* _What is expected_
Every line holding the string "activity" should be copied out of the listing.

* _Information given_
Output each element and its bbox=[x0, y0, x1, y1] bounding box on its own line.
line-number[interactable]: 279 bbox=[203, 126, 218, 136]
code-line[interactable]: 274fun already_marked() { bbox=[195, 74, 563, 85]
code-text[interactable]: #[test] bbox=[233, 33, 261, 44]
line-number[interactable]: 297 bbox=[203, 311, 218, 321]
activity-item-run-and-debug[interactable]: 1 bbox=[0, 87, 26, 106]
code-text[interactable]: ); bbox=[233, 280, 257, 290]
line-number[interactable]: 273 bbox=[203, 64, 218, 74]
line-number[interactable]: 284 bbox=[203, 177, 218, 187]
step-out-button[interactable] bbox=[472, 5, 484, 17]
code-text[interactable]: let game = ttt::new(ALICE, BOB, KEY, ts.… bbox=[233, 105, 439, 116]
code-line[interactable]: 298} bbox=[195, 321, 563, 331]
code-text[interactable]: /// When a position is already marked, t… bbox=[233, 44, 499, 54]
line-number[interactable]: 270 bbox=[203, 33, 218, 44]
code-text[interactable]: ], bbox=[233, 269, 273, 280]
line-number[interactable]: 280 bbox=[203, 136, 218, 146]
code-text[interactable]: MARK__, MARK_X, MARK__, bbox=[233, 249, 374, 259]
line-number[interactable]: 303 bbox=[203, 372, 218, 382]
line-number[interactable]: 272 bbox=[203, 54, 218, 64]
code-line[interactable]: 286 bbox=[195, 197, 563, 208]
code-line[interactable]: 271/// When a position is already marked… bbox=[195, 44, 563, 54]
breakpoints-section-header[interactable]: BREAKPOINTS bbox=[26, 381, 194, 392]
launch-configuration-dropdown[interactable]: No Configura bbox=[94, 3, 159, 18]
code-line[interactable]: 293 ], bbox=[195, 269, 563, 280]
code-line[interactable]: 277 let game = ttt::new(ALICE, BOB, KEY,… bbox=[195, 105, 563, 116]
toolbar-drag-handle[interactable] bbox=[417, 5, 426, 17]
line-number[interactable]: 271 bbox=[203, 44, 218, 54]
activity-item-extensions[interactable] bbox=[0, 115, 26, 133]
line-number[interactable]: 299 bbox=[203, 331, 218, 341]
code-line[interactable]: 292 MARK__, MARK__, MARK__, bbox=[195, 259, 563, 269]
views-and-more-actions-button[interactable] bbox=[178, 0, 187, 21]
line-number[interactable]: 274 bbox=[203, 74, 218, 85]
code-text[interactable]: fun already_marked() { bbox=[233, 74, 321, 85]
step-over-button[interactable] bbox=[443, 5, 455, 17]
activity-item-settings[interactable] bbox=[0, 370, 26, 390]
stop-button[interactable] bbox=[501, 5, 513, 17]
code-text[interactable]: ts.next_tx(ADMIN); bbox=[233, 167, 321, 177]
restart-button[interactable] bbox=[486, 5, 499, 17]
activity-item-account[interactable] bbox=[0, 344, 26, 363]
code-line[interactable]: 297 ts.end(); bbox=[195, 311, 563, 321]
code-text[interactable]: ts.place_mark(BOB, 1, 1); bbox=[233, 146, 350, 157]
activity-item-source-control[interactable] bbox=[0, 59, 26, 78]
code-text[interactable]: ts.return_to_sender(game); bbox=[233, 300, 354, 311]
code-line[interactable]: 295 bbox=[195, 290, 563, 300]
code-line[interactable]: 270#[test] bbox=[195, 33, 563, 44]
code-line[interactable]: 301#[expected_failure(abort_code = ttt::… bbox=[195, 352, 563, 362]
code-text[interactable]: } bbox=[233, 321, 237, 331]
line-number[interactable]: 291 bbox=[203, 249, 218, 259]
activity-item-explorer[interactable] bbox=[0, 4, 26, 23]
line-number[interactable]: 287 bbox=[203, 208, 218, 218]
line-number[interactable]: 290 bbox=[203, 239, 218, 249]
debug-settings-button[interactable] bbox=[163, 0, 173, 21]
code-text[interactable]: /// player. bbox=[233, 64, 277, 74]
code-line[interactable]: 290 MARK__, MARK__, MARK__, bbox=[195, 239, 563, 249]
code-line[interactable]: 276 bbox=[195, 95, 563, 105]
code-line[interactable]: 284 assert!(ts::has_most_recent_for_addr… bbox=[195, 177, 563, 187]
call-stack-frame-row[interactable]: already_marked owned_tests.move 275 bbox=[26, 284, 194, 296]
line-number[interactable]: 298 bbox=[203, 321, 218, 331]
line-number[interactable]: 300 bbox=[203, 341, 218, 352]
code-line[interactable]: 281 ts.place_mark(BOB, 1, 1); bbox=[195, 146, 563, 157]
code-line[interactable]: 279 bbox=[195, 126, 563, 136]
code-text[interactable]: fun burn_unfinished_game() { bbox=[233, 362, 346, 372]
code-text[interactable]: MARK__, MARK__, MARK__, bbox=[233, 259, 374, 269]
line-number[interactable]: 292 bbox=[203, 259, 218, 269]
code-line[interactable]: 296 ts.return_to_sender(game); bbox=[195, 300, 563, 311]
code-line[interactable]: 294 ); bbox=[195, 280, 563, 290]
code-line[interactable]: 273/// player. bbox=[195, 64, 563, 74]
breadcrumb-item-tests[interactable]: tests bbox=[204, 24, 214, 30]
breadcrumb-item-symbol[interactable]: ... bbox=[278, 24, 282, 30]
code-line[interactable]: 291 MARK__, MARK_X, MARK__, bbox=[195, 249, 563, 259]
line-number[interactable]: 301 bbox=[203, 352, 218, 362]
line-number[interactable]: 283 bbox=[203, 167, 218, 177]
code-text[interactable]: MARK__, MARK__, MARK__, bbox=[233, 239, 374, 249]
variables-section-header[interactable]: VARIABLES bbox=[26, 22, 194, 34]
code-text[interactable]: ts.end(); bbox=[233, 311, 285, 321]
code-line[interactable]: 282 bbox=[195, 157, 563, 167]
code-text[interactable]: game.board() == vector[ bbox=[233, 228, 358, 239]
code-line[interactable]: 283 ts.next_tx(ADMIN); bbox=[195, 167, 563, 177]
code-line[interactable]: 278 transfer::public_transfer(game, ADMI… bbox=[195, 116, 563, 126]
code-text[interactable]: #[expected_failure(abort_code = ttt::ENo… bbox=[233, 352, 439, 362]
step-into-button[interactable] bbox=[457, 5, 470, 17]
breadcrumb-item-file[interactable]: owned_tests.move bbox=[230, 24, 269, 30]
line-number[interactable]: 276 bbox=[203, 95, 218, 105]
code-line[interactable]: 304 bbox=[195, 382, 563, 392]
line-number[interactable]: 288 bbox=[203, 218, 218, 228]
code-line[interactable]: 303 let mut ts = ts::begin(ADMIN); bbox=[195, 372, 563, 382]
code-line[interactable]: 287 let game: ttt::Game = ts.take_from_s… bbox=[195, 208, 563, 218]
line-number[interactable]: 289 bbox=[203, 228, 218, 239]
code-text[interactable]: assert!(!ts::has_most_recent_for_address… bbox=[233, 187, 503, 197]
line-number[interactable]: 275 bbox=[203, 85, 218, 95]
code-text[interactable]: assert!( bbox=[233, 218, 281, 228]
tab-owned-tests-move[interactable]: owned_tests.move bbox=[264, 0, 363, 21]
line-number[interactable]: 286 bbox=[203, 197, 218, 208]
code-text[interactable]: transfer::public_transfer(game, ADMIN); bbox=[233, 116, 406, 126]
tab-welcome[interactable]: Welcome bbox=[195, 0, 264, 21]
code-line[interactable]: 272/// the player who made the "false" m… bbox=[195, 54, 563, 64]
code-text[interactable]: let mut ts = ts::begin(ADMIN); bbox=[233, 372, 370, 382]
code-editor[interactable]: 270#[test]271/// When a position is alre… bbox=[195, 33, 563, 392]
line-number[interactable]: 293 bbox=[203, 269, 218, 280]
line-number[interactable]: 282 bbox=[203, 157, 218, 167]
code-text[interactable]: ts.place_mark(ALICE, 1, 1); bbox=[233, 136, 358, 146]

* * *

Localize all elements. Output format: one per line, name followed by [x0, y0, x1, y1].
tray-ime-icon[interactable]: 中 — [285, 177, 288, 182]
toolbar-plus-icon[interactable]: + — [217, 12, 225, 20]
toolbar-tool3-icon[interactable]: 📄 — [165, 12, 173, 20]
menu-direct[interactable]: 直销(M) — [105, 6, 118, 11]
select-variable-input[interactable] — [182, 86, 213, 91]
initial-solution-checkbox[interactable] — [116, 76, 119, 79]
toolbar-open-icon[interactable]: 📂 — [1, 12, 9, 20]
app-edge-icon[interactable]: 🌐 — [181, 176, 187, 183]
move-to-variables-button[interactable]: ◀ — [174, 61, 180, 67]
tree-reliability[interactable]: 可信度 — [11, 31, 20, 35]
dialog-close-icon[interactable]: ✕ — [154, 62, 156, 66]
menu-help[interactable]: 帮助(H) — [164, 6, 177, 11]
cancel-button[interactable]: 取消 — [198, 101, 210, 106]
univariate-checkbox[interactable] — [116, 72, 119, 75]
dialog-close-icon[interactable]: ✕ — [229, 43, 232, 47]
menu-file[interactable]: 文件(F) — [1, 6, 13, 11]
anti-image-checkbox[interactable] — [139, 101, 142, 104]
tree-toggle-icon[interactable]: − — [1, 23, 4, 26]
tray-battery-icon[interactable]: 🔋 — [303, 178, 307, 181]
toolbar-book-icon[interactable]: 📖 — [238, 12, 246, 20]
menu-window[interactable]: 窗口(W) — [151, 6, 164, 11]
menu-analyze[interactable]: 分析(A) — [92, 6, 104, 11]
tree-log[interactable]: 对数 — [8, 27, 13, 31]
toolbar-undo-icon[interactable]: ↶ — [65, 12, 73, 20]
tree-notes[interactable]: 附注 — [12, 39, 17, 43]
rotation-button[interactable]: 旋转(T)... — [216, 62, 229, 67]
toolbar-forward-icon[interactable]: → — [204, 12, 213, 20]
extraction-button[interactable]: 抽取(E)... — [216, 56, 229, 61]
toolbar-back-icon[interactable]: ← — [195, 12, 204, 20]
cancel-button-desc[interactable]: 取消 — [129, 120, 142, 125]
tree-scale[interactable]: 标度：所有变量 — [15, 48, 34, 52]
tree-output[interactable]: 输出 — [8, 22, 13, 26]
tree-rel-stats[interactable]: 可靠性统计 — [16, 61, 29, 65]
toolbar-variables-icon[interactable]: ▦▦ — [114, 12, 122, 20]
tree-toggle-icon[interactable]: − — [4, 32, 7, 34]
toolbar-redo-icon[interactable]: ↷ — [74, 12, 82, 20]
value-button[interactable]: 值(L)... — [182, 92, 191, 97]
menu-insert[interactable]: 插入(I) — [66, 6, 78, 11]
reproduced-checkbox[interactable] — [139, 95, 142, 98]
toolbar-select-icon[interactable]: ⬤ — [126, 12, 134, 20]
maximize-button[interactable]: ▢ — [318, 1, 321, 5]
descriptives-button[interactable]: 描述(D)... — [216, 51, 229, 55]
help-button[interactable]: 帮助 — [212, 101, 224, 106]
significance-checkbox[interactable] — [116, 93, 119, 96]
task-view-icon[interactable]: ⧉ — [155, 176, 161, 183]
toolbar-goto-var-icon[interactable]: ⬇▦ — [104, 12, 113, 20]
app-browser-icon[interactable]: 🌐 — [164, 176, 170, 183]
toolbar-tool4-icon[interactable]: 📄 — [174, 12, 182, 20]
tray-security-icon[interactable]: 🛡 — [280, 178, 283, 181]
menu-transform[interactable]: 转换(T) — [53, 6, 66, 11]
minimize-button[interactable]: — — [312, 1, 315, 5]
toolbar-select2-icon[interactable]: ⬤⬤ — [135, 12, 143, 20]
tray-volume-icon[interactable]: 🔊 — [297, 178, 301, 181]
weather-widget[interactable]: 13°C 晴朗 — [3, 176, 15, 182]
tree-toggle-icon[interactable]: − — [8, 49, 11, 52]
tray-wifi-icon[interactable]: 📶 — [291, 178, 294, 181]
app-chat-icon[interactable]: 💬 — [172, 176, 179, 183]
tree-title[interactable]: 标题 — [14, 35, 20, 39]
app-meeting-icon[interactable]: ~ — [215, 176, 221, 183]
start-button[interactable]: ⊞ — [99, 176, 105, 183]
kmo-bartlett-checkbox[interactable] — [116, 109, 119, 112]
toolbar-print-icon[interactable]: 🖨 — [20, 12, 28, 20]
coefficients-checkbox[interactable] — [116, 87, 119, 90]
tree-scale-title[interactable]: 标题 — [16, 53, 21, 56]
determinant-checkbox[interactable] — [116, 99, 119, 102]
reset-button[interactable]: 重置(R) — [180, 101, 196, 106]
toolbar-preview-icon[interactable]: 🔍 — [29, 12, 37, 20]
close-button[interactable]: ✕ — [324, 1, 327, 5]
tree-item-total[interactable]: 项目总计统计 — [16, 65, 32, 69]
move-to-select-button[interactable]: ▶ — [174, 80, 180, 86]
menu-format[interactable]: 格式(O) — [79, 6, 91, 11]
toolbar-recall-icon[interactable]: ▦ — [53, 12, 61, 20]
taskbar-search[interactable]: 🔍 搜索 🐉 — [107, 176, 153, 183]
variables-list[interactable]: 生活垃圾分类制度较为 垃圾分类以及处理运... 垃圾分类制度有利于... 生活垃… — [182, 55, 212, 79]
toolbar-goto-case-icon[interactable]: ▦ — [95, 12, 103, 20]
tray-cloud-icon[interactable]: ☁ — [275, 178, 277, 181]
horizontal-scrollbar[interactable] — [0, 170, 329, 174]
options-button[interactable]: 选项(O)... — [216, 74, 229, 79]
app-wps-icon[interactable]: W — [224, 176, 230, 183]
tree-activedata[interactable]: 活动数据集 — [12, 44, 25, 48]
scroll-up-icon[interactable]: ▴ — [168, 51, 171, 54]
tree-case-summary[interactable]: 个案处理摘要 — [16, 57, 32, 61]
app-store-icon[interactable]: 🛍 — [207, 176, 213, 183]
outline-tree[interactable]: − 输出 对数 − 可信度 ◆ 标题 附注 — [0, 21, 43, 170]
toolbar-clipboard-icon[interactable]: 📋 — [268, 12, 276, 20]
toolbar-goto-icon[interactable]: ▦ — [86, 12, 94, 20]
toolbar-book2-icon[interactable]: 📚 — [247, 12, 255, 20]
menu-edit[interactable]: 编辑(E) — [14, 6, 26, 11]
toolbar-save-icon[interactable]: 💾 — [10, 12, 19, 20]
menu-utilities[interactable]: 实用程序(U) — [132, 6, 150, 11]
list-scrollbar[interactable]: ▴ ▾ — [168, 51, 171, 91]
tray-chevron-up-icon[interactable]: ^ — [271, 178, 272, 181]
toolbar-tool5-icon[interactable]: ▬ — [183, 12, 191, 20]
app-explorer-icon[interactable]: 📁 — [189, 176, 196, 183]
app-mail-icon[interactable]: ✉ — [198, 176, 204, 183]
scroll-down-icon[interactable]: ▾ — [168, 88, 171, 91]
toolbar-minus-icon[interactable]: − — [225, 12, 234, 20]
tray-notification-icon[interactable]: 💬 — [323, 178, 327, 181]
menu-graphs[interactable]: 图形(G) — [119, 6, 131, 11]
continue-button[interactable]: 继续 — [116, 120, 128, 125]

* _Expected answer_
activity-item-run-and-debug[interactable]: 1 bbox=[0, 87, 26, 106]
activity-item-extensions[interactable] bbox=[0, 115, 26, 133]
activity-item-settings[interactable] bbox=[0, 370, 26, 390]
activity-item-account[interactable] bbox=[0, 344, 26, 363]
activity-item-source-control[interactable] bbox=[0, 59, 26, 78]
activity-item-explorer[interactable] bbox=[0, 4, 26, 23]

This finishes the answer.